The BIG PICTURE is making the connections of all the little details to see the underlying theme of that disorder and how that concept can apply to other disorders.  This is the one of the hardest part for students because they concentrate so much on memorizing the little details they can’t pick their head up to see the connections, so they learn everything in an isolated bubble.  It is like driving to a destination.  if you just look at the road of the highway without looking at the signs, you will eventually get lost.  The big picture is like the GPS.  it tells you how the little roads that you learn are connected to get you to the destination.  Rather than aimlessly drive and ending up in detours, you take the fastest route to the end destination while maximizing your retention.   Why is the big picture Important??? Funny you should ask, well I am here to tell you!

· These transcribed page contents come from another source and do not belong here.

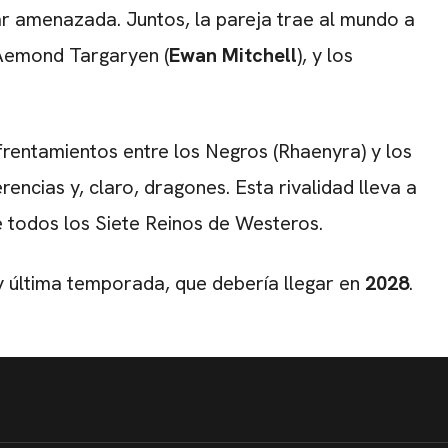
ar amenazada. Juntos, la pareja trae al mundo a
 Aemond Targaryen (
Ewan Mitchell
), y los
rentamientos entre los Negros (Rhaenyra) y los
rencias y, claro, dragones. Esta rivalidad lleva a
e todos los Siete Reinos de Westeros.
y última temporada, que debería llegar en
2028
.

    • Knowing the big picture helps to understand the little details moreFor most students this concept seems counterintuitive.  But when you understand the big picture, you understand the purpose and the principles of all the details you learned


    • Knowing the big picture helps you to relate other diseases to a common theme: For example Sinusitis (sinus openings get blocked and the flora that is already there along with the mucus builds up,  leading to an infection), Appendicitis (fecalith blocks the appendix leading to infection/inflammation), Cholecystitis (stone blocks the cystic duct, leading to infection/inflammation), Diverticulitis (fecalith blocks the diverticulum leading to inflammation/infection), Saliolithiasis (salivary stone…well you get the picture now).  Also other diseases that have the same processes are connected.  For example: atherosclerotic disease in the coronary arteries happen throughout other arteries in the body not just the coronary.  Whenever there is decreased blood flow we call it ischemia, when there is death due to prolonged ischemia, we call it infarction.  Ischemia in the coronary artery is called angina, cell death is called a myocardial infarction.  Atherosclerosis in the carotid arteries of the neck can lead to brain ischemia (TIA – Transient Ischemic Attack) or brain cell death (Cerebrovascular accident/Stroke).  Atherosclerosis in the arteries that supply the leg can lead to ischemic leg pain (claudication) or cell death (gangrene).  Atherosclerosis in the arteries of the GI tract can lead to ischemia (Chronic mesenteric ischemia often called intestinal angina) or acute ischemia that can lead to bowel gangrene, etc.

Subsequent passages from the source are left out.